While available to relatively few people, wild game such as elk, venison, or bison, which tend to be lower in saturated fats than farm-raised animals, is another healthier option.
27. Don’t diet or think of foods as “off limits”
Studies have shown that restricted eating (dieting) can actually cause people to overeat and focus on their hunger.
It may be about the way diets are framed. A University of Arizona study on food-related warnings showed that dieters who received negative messages about unhealthy food were more likely to want and eat these unhealthy foods. Dieters who received two-sided messages, however, focusing on both the positive and negative aspects of the food, were more likely to choose fewer unhealthy foods.
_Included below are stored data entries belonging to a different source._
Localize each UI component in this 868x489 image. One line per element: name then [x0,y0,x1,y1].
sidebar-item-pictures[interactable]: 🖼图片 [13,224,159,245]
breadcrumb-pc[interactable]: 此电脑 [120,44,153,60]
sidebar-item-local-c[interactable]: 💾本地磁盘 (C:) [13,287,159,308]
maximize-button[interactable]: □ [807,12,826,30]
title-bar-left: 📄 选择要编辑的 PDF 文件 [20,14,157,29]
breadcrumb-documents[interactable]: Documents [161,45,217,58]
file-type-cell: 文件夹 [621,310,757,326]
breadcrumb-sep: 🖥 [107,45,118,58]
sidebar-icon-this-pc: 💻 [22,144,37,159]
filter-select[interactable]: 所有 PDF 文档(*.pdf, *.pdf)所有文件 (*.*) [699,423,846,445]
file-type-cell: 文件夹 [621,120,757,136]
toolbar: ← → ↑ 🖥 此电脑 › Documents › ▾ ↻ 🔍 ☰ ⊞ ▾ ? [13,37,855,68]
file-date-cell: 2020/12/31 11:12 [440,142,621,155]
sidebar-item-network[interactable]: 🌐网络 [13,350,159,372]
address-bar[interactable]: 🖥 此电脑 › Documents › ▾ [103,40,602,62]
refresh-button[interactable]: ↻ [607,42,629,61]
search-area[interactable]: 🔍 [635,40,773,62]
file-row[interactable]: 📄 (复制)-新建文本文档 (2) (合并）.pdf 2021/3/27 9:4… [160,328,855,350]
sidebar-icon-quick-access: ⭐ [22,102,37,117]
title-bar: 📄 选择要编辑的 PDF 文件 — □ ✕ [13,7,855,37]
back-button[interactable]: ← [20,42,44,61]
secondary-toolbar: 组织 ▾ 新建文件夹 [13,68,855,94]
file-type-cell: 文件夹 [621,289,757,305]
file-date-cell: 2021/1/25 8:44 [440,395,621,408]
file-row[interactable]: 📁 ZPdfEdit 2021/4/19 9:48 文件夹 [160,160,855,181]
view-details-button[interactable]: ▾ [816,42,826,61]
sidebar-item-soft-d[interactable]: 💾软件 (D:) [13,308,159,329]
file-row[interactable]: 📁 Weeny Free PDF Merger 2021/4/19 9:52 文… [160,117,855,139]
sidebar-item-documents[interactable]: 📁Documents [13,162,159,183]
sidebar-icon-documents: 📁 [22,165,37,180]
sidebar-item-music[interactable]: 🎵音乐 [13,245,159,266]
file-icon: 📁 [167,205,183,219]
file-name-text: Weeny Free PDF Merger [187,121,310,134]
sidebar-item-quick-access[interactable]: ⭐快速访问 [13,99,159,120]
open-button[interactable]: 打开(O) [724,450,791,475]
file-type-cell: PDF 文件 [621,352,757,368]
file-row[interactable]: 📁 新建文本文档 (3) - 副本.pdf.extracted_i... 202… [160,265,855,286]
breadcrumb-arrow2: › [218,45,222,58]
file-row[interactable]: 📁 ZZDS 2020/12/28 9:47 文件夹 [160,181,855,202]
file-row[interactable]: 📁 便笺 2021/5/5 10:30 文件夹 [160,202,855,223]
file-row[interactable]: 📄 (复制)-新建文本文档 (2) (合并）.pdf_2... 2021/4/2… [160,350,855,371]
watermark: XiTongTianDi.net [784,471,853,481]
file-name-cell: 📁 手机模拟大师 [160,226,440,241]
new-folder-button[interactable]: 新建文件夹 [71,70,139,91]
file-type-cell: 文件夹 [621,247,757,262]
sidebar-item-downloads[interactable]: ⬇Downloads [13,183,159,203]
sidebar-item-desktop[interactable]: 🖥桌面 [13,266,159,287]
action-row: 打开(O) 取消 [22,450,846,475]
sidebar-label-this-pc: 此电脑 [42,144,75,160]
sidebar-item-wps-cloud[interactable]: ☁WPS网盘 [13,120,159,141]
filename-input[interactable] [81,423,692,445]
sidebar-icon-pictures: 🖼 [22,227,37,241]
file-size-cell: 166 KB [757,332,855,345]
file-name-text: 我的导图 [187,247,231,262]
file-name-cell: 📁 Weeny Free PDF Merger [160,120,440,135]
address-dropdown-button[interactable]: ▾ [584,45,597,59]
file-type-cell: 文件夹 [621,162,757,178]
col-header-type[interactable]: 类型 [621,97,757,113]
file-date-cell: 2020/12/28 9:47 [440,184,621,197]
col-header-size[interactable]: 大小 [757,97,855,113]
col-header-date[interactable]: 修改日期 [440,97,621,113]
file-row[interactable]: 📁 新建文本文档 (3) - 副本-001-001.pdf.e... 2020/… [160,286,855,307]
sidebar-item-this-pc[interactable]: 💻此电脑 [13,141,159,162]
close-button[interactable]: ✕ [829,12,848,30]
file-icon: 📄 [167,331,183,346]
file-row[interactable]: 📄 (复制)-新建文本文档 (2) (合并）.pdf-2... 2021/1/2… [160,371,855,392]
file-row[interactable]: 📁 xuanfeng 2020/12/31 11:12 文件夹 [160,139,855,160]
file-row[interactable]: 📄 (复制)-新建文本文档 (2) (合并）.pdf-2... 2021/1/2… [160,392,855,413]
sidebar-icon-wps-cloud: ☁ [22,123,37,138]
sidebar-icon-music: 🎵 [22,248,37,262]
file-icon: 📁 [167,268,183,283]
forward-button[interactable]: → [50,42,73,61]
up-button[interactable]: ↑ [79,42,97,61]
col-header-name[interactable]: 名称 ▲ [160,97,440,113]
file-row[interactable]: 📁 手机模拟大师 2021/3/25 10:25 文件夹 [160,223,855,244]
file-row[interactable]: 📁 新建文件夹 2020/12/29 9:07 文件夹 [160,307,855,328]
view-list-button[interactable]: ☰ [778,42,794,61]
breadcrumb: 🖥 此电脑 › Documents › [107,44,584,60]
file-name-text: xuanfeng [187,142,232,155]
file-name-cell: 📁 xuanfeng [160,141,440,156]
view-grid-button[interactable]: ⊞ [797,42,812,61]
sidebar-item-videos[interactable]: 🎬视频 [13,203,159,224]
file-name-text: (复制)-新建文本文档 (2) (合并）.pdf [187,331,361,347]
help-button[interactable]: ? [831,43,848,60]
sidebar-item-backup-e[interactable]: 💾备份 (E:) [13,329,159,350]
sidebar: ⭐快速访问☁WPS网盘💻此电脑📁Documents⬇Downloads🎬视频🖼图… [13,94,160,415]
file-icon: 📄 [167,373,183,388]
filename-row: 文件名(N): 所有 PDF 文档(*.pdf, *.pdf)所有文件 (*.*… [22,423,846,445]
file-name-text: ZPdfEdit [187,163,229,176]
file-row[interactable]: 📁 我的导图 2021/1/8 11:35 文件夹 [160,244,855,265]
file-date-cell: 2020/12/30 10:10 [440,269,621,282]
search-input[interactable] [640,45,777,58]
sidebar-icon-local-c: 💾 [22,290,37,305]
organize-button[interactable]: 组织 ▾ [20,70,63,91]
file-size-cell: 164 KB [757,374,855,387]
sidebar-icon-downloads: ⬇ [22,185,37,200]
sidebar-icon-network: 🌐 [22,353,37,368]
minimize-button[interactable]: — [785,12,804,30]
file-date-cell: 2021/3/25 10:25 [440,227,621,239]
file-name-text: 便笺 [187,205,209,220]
Instead of thinking of certain foods as off-limits, which may lead to guilt and binging, try reducing portions of unhealthy foods and considering them as an occasional treat.
28. Sub homemade popcorn for potato chips
Chips tend to be higher in fat and calories than popcorn, unless the popcorn is the microwaved, butter-flavored kind. Choose air-popped corn for a whole grain, fiber rich snack that you can eat by the handful. It takes about six cups of popcorn to reach the same number of calories as one cup of chips.
29. Make small changes, one step at a time
Several studies suggest that making small changes in diet and lifestyle may be more effective and sustainable than sudden extreme changes. Instead of attempting a drastic fad diet, set small, realistic goals like eating one extra piece of fruit every day.